The first house in Berkeley was on Hearst below Shattuck, an ancient Victorian, walking distance from Spreckels Hall, the "art building" near present Wurster Hall. In the rear of the property was a large barn-like structure which became Felix's studio. The floor was soon covered with paint cans as he went to work producing a series of large canvases, painting with broad strokes in a heavy impasto. His earlier works were referential, often on fantasy themes. These new paintings were non-objective in idiom, rich in color, line and texture. They were marvelous, they were beautiful, they bespoke his creative genius. Critics came, collectors came, colleagues came, students came, friends from the East came. Artists were invited to serve as visiting faculty. George McNeil, then Director of the Pratt Institute, said that he accepted an invitation to come to Berkeley because Felix was there. The Ruvolo home became famous for its hospitality and its cuisine. Christmas was particularly festive when they served a traditional Sicilian dinner of squid in wine sauce.

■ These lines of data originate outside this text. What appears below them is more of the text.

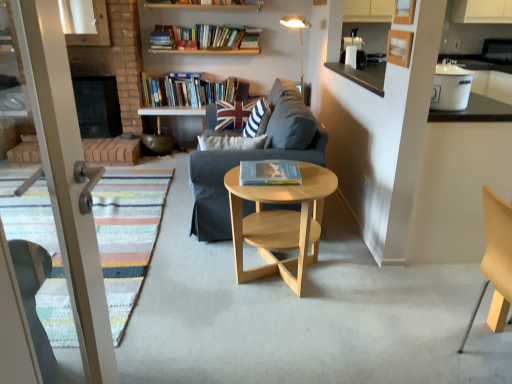 The image size is (512, 384). Find the location of `hardcover books at upper center, the 2th book when ordered from bottom to top`. hardcover books at upper center, the 2th book when ordered from bottom to top is located at coordinates (190, 91).

Identify the location of natural wood coffee table at center. This screenshot has width=512, height=384. (280, 222).

Is white striped fabric pillow at center, which is the 2th pillow in back-to-front order, turned away from white glossy container at upper right?

No, white glossy container at upper right is not at the back of white striped fabric pillow at center, which is the 2th pillow in back-to-front order.

Considering the sizes of white striped fabric pillow at center, which is the 2th pillow in back-to-front order, and white glossy container at upper right in the image, is white striped fabric pillow at center, which is the 2th pillow in back-to-front order, wider or thinner than white glossy container at upper right?

Considering their sizes, white striped fabric pillow at center, which is the 2th pillow in back-to-front order, looks slimmer than white glossy container at upper right.

Is white striped fabric pillow at center, marked as the first pillow in a front-to-back arrangement, to the right of white glossy container at upper right from the viewer's perspective?

No.

Is white striped fabric pillow at center, which is the 2th pillow in back-to-front order, surrounded by metallic gold floor lamp at upper center?

No.

Which pillow is the 1st one when counting from the left side of the metallic gold floor lamp at upper center? Please provide its 2D coordinates.

[(257, 119)]

Who is taller, metallic gold floor lamp at upper center or white striped fabric pillow at center, marked as the first pillow in a front-to-back arrangement?

metallic gold floor lamp at upper center is taller.

Is metallic gold floor lamp at upper center oriented towards hardcover book at center, the first book positioned from the front?

No, metallic gold floor lamp at upper center is not aimed at hardcover book at center, the first book positioned from the front.

Considering the relative sizes of metallic gold floor lamp at upper center and hardcover book at center, the second book from the back, in the image provided, is metallic gold floor lamp at upper center bigger than hardcover book at center, the second book from the back,?

Correct, metallic gold floor lamp at upper center is larger in size than hardcover book at center, the second book from the back.

Can you tell me how much metallic gold floor lamp at upper center and hardcover book at center, arranged as the 1th book when ordered from the bottom, differ in facing direction?

The facing directions of metallic gold floor lamp at upper center and hardcover book at center, arranged as the 1th book when ordered from the bottom, are 48.8 degrees apart.

Consider the image. Which is farther from the camera, (291, 22) or (270, 178)?

Point (291, 22)

Is white striped fabric pillow at center, which is the 2th pillow in back-to-front order, in front of or behind hardcover books at upper center, which ranks as the 2th book in right-to-left order, in the image?

white striped fabric pillow at center, which is the 2th pillow in back-to-front order, is positioned closer to the viewer than hardcover books at upper center, which ranks as the 2th book in right-to-left order.

Considering the relative sizes of white striped fabric pillow at center, marked as the first pillow in a front-to-back arrangement, and hardcover books at upper center, the first book positioned from the top, in the image provided, is white striped fabric pillow at center, marked as the first pillow in a front-to-back arrangement, thinner than hardcover books at upper center, the first book positioned from the top,?

Indeed, white striped fabric pillow at center, marked as the first pillow in a front-to-back arrangement, has a lesser width compared to hardcover books at upper center, the first book positioned from the top.

How many degrees apart are the facing directions of white striped fabric pillow at center, which is the 2th pillow in back-to-front order, and hardcover books at upper center, which is counted as the first book, starting from the left?

The angle between the facing direction of white striped fabric pillow at center, which is the 2th pillow in back-to-front order, and the facing direction of hardcover books at upper center, which is counted as the first book, starting from the left, is 90.3 degrees.

Can you confirm if white striped fabric pillow at center, which is the 2th pillow in back-to-front order, is taller than hardcover books at upper center, the 2th book when ordered from bottom to top?

Correct, white striped fabric pillow at center, which is the 2th pillow in back-to-front order, is much taller as hardcover books at upper center, the 2th book when ordered from bottom to top.

Is dark gray fabric couch at center bigger than white glossy container at upper right?

Correct, dark gray fabric couch at center is larger in size than white glossy container at upper right.

Does dark gray fabric couch at center turn towards white glossy container at upper right?

No, dark gray fabric couch at center does not turn towards white glossy container at upper right.

Considering the relative positions of dark gray fabric couch at center and white glossy container at upper right in the image provided, is dark gray fabric couch at center to the left of white glossy container at upper right from the viewer's perspective?

Yes, dark gray fabric couch at center is to the left of white glossy container at upper right.

Is dark gray fabric couch at center positioned behind white glossy container at upper right?

Yes, dark gray fabric couch at center is further from the camera.

Is hardcover books at upper center, placed as the second book when sorted from front to back, in front of metallic gold floor lamp at upper center?

No, hardcover books at upper center, placed as the second book when sorted from front to back, is further to the viewer.

Is hardcover books at upper center, which is counted as the first book, starting from the left, oriented towards metallic gold floor lamp at upper center?

No, hardcover books at upper center, which is counted as the first book, starting from the left, is not oriented towards metallic gold floor lamp at upper center.

Are hardcover books at upper center, which ranks as the 2th book in right-to-left order, and metallic gold floor lamp at upper center far apart?

Indeed, hardcover books at upper center, which ranks as the 2th book in right-to-left order, is not near metallic gold floor lamp at upper center.

Is white glossy container at upper right not inside hardcover book at center, which is counted as the first book, starting from the right?

Yes, white glossy container at upper right is not within hardcover book at center, which is counted as the first book, starting from the right.

Is white glossy container at upper right facing away from hardcover book at center, the second book from the back?

Absolutely, white glossy container at upper right is directed away from hardcover book at center, the second book from the back.

Is white glossy container at upper right with hardcover book at center, the first book positioned from the front?

They are not placed beside each other.

From a real-world perspective, is white glossy container at upper right on hardcover book at center, the second book from the back?

Correct, in the physical world, white glossy container at upper right is higher than hardcover book at center, the second book from the back.

The image size is (512, 384). I want to click on appliance to the right of white striped fabric pillow at center, which is the 2th pillow in back-to-front order, so click(x=451, y=87).

Image resolution: width=512 pixels, height=384 pixels. Find the location of `pillow that is the 1st one below the metallic gold floor lamp at upper center (from a real-world perspective)`. pillow that is the 1st one below the metallic gold floor lamp at upper center (from a real-world perspective) is located at coordinates (257, 119).

Looking at the image, which one is located closer to hardcover books at upper center, arranged as the first book when viewed from the back, hardcover book at center, arranged as the 1th book when ordered from the bottom, or union jack fabric pillow at center, the 1th pillow in the back-to-front sequence?

union jack fabric pillow at center, the 1th pillow in the back-to-front sequence, is positioned closer to the anchor hardcover books at upper center, arranged as the first book when viewed from the back.

Considering their positions, is dark gray fabric couch at center positioned further to white glossy container at upper right than hardcover books at upper center, the first book positioned from the top?

Among the two, hardcover books at upper center, the first book positioned from the top, is located further to white glossy container at upper right.

Which object lies nearer to the anchor point hardcover book at center, the second book from the back, white glossy container at upper right or union jack fabric pillow at center, the 1th pillow in the back-to-front sequence?

Among the two, white glossy container at upper right is located nearer to hardcover book at center, the second book from the back.

Based on their spatial positions, is white striped fabric pillow at center, which is the 2th pillow in back-to-front order, or white glossy container at upper right further from union jack fabric pillow at center, the 2th pillow in the front-to-back sequence?

white glossy container at upper right is further to union jack fabric pillow at center, the 2th pillow in the front-to-back sequence.

Considering their positions, is white striped fabric pillow at center, which is the 2th pillow in back-to-front order, positioned closer to hardcover book at center, the second book from the back, than union jack fabric pillow at center, the 1th pillow in the back-to-front sequence?

white striped fabric pillow at center, which is the 2th pillow in back-to-front order, lies closer to hardcover book at center, the second book from the back, than the other object.

Considering their positions, is white glossy container at upper right positioned further to union jack fabric pillow at center, the 1th pillow in the back-to-front sequence, than metallic gold floor lamp at upper center?

Among the two, white glossy container at upper right is located further to union jack fabric pillow at center, the 1th pillow in the back-to-front sequence.

Looking at the image, which one is located further to hardcover book at center, which appears as the 2th book when viewed from the top, dark gray fabric couch at center or metallic gold floor lamp at upper center?

metallic gold floor lamp at upper center is positioned further to the anchor hardcover book at center, which appears as the 2th book when viewed from the top.

In the scene shown: From the image, which object appears to be farther from hardcover books at upper center, the 2th book when ordered from bottom to top, natural wood coffee table at center or white striped fabric pillow at center, which is the 2th pillow in back-to-front order?

Based on the image, natural wood coffee table at center appears to be further to hardcover books at upper center, the 2th book when ordered from bottom to top.

Where is `studio couch positioned between white glossy container at upper right and union jack fabric pillow at center, the 2th pillow in the front-to-back sequence, from near to far`? Image resolution: width=512 pixels, height=384 pixels. studio couch positioned between white glossy container at upper right and union jack fabric pillow at center, the 2th pillow in the front-to-back sequence, from near to far is located at coordinates (253, 159).

Locate an element on the screen. appliance between natural wood coffee table at center and hardcover books at upper center, the first book positioned from the top, from front to back is located at coordinates (451, 87).

Image resolution: width=512 pixels, height=384 pixels. What are the coordinates of `book between natural wood coffee table at center and union jack fabric pillow at center, the 1th pillow in the back-to-front sequence, from front to back` in the screenshot? It's located at (270, 173).

Locate an element on the screen. This screenshot has height=384, width=512. lamp located between natural wood coffee table at center and hardcover books at upper center, arranged as the first book when viewed from the back, in the depth direction is located at coordinates (300, 39).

They discovered an attractive, modern house in the Oakland-Berkeley hills. Their son had completed a doctorate in anthropology and together they assembled an invaluable ethnic art collection, certainly one of the finest anywhere. Works from every part of the globe were displayed throughout the home. Then, on Sunday morning, October 20, 1991, a tremendous wind blew over the hills bringing a catastrophic fire. Felix later told a friend, "I stepped out of my house and saw a wall of fire coming down the road." Their car was being repaired, they had only to save a few personal items before their neighbor, Adelie Bischoff, got them into her small car--one of the last to leave the stricken area. They accepted their great loss with courage and stoicism. They found another beautiful home in Marin County, in an area of Sausalito overlooking the bay, not unlike the Amalfi coast. He set up an easel and prepared to paint and to draw again. These plans were frustrated by the onslaught of cancer. Felix passed away on October 10, 1992. He is survived by Mardi, his wife of 45 years; their son, Antonio; and daughter-in-law, Gabrelle. Felix remains a vivid memory for all those here, in the east, and in Europe who knew him as an affectionate friend, a respected teacher and an artist who so greatly enriched their lives and their futures. Among his students who have achieved distinction in the profession are: Wayne Anderson, Walter de Maria, Mark di Suvero, William Brown, Mary Snowden, Paul Wonner, Fred Martin, Ray Saunders, and Barbara Rogers.